**Records for the task:**
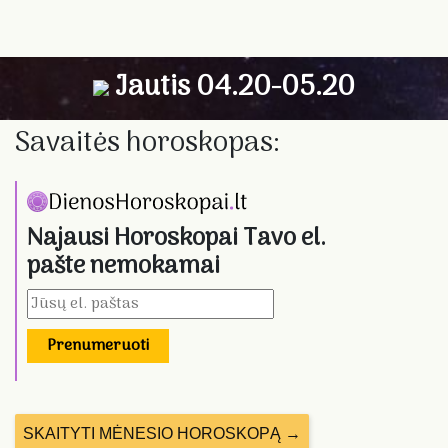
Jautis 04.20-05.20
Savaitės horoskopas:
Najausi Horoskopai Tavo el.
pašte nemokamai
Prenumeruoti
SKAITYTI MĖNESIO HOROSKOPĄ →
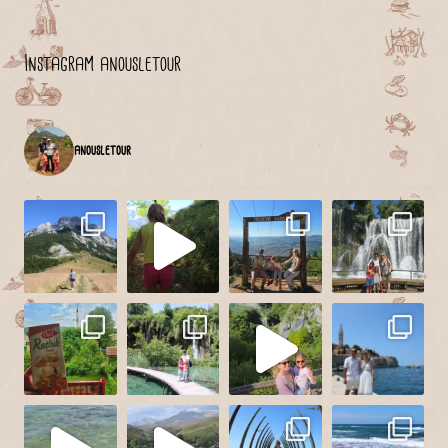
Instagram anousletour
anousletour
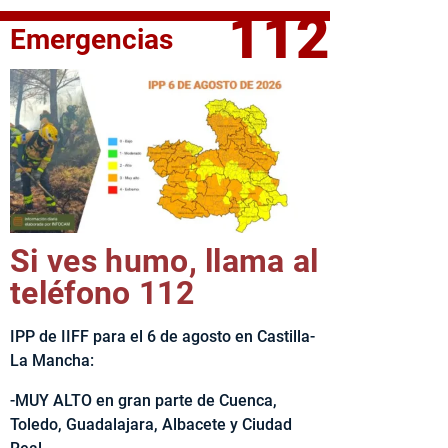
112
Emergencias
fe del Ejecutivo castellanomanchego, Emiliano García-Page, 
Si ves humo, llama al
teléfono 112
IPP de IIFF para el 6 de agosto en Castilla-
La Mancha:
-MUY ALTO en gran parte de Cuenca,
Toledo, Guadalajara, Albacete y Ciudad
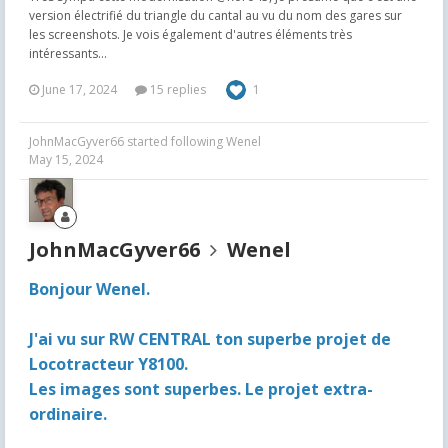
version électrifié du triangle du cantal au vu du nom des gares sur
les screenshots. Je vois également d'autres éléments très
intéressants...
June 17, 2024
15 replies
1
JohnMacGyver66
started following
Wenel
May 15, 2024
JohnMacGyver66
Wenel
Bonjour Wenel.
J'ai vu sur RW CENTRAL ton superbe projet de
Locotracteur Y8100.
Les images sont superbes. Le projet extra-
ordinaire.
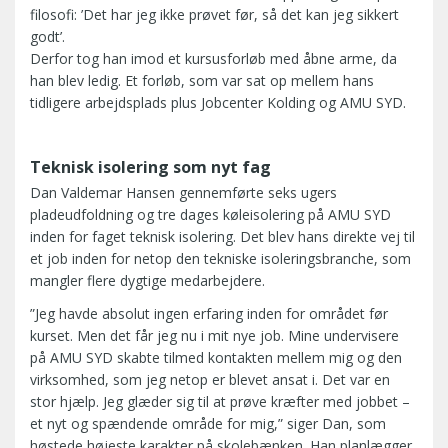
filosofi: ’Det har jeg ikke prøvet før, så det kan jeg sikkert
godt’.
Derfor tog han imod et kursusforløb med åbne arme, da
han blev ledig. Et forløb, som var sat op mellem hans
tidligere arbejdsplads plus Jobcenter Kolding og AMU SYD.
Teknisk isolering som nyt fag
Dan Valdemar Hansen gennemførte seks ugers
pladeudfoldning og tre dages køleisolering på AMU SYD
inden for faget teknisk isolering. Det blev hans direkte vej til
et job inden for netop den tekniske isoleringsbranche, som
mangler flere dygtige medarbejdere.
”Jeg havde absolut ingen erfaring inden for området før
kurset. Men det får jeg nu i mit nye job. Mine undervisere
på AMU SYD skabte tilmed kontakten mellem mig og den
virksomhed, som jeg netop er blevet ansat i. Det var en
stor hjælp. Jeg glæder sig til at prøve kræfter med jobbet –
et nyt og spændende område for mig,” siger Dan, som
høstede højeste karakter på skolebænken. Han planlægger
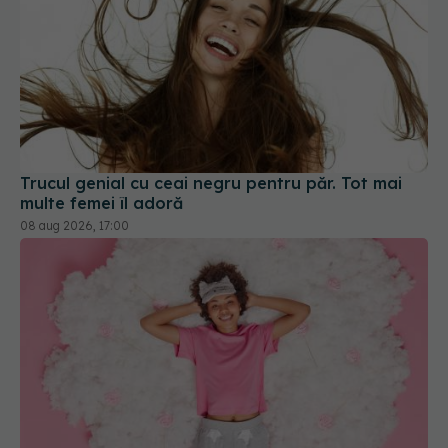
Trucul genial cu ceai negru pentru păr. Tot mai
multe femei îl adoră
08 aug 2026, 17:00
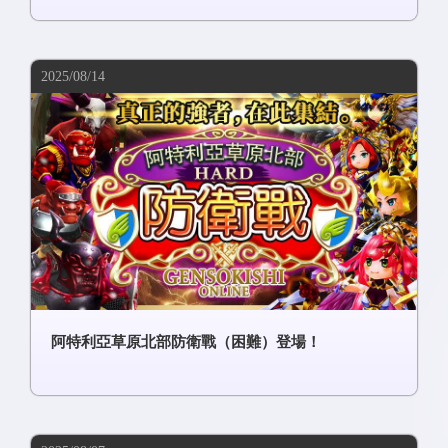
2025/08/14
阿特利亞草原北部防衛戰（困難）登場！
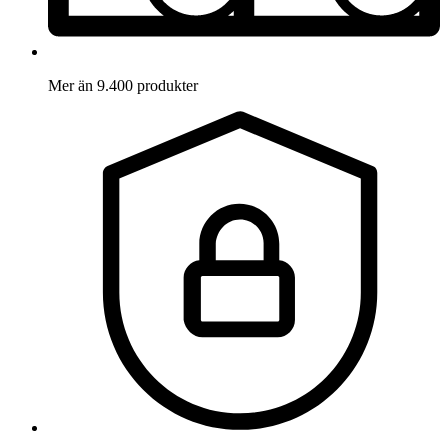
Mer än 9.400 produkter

**Exercise:**
Please print the span that begins at the line holding "på AMU SYD skabte" and ends at the last line of the data, both ends included, with no pictures.

**Response:**
på AMU SYD skabte tilmed kontakten mellem mig og den
virksomhed, som jeg netop er blevet ansat i. Det var en
stor hjælp. Jeg glæder sig til at prøve kræfter med jobbet –
et nyt og spændende område for mig,” siger Dan, som
høstede højeste karakter på skolebænken. Han planlægger
Trucul genial cu ceai negru pentru păr. Tot mai
multe femei îl adoră
08 aug 2026, 17:00
2025/08/14
阿特利亞草原北部防衛戰（困難）登場！
Mer än 9.400 produkter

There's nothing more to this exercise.